A new early-stage study suggests that injecting one tumor triggered a whole-body cancer response in some patients with metastatic disease. Researchers tested a redesigned CD40 agonist antibody, 2141-V11, and delivered it directly into a tumor rather than through the bloodstream. In a phase 1 trial involving 12 patients, tumors shrank in 6 patients, and 2 patients entered complete remission.
What made the result stand out was not only the shrinkage in the injected tumors. Researchers also saw tumors in other parts of the body shrink or disappear, even though those sites never received the drug directly. That kind of body-wide response is rare in local cancer treatment and suggests the therapy may help the immune system recognize and attack cancer more broadly.
Why Earlier CD40 Drugs Fell Short
Scientists have studied CD40 agonist antibodies for more than two decades because CD40 helps activate immune cells and can strengthen anti-tumor responses. But earlier versions of these drugs brought disappointing results in people. Clinical trials showed limited benefits, and the treatments often caused severe side effects, including widespread inflammation, low platelet counts, and liver damage.
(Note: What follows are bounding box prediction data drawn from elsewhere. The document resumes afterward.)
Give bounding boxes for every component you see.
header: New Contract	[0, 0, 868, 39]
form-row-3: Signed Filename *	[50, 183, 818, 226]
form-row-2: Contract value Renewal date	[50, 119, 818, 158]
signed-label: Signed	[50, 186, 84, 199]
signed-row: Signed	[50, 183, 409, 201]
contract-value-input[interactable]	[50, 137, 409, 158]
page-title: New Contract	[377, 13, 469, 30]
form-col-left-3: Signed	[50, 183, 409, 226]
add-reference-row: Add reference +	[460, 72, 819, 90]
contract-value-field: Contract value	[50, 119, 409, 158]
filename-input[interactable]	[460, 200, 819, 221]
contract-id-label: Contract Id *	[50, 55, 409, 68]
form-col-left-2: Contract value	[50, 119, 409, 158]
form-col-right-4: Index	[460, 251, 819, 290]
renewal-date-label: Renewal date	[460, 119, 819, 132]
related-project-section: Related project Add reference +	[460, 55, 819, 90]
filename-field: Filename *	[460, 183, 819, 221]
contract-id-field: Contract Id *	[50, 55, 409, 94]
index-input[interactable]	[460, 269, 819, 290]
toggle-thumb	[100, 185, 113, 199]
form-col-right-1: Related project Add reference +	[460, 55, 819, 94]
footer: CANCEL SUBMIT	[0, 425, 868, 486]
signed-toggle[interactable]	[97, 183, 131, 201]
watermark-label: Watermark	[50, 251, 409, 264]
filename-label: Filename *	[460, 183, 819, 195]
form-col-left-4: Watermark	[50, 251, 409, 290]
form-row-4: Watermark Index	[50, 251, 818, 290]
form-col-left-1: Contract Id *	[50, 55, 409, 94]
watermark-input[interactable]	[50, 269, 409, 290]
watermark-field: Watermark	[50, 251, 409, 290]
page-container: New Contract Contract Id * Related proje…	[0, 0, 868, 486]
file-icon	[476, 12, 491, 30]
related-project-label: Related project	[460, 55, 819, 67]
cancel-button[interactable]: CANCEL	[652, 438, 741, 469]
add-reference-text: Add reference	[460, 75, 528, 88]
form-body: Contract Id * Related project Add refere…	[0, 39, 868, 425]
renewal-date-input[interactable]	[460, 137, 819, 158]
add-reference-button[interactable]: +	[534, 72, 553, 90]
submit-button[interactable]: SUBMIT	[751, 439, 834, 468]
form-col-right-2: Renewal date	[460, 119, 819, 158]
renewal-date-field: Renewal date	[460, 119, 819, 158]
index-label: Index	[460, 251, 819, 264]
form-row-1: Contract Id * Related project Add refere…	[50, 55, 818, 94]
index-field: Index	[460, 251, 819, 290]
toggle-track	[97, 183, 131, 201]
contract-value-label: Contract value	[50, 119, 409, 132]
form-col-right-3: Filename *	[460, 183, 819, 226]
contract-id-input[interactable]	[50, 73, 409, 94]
The team at Rockefeller University, led by Jeffrey V. Ravetch, sought to solve both problems simultaneously. In earlier preclinical work, they redesigned the antibody to bind human CD40 more effectively and to improve crosslinking through a specific Fc receptor interaction. Lab studies suggested the new version was about 10 times more effective at triggering an immune attack against tumors.
They also changed how doctors delivered it. Instead of using intravenous infusion, which exposes healthy tissues across the body to the drug, the researchers injected the antibody directly into tumors. That approach appears to have sharply reduced toxicity. Ravetch said the team saw only mild toxicity with local injection.
Two Complete Remissions Drew Particular Attention
The trial included patients with several forms of metastatic cancer, including melanoma, renal cell carcinoma, and different types of breast cancer. None of the participants experienced the severe side effects linked to earlier CD40 drugs. Six patients showed tumor shrinkage throughout the body, and two saw all detectable cancer disappear.
The two complete responses involved melanoma and metastatic breast cancer, both diseases known for aggressive spread and recurrence risk. In one case, Ravetch said doctors repeatedly injected a single tumor in a patient’s thigh, and tumors elsewhere on her leg and foot disappeared. In the breast cancer case, doctors injected only a skin tumor, yet tumors in the skin, liver, and lung also vanished.
The Drug May Turn Tumors Into Immune Hotspots
Samples taken from treated tumors showed the extent of the immune response. Researchers found large numbers of immune cells inside tumors, including dendritic cells, T cells, and mature B cells. These cells formed clusters resembling lymph nodes, known as tertiary lymphoid structures. Scientists often link those structures to better cancer outcomes and stronger immunotherapy responses.
Researchers also detected these immune structures in tumors that had not been injected with the cells. That finding may help explain why injecting one tumor triggered a whole-body cancer response in some patients. Once the immune system identified the cancer, immune cells appeared to migrate to other tumor sites and continue the attack.
Larger Trials Will Test Who Benefits Most
The results remain early, and the study was small. Still, the findings have already led to larger phase 1 and phase 2 trials involving nearly 200 patients. Those studies are testing 2141-V11 in harder-to-treat cancers, including bladder cancer, prostate cancer, and glioblastoma. Researchers want to learn why some patients respond while others do not and whether they can predict response before treatment begins.
The early trial also offered one possible clue. The two patients whose cancer disappeared both showed high T-cell clonality at the start of treatment, suggesting certain immune-system features may matter. The team’s next goal is to identify those markers more clearly. The study was published in Cancer Cell, and its authors say the long-term challenge now is not just improving the therapy, but learning how to turn more non-responders into responders.